[Extracted page text data]
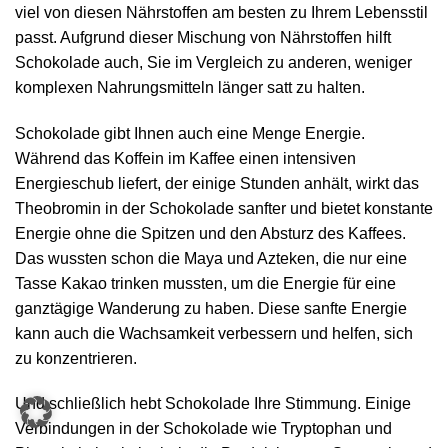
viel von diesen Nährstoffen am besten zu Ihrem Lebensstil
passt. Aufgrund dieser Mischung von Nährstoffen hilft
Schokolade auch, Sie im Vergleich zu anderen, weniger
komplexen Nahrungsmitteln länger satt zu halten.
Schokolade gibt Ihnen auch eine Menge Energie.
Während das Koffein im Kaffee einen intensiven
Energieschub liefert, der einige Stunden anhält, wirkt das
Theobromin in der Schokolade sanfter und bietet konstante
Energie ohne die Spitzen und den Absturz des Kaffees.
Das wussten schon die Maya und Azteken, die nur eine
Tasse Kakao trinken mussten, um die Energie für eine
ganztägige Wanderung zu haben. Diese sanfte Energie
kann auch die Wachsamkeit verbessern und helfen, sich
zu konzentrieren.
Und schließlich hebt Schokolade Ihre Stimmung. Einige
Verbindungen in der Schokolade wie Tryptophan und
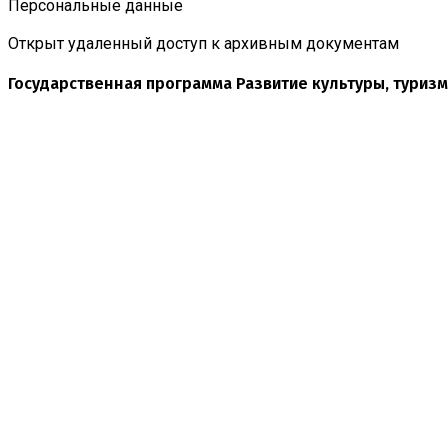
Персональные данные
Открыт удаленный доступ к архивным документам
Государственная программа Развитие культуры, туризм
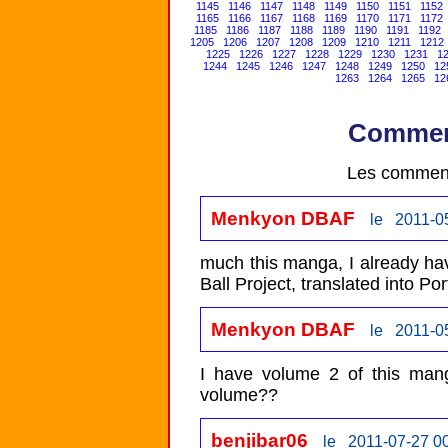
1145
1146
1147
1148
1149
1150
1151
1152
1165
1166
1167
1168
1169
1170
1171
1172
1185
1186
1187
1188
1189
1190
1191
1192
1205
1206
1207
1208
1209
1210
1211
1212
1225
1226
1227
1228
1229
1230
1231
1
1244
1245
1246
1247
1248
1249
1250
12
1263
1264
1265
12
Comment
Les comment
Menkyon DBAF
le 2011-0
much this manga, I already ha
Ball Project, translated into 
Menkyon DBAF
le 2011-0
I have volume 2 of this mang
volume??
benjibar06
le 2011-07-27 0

...

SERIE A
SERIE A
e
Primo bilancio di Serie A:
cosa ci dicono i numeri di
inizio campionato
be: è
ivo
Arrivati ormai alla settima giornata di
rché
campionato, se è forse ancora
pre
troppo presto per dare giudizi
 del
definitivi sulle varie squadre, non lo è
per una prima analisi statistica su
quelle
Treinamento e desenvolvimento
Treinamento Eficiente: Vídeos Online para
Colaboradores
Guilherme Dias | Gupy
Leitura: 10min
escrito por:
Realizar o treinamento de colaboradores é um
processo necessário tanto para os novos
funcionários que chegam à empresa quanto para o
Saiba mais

> [Exercise description]:
Return each line among the entries that holds the word "Nährstoffen".

> [Reply to the exercise]:
viel von diesen Nährstoffen am besten zu Ihrem Lebensstil
passt. Aufgrund dieser Mischung von Nährstoffen hilft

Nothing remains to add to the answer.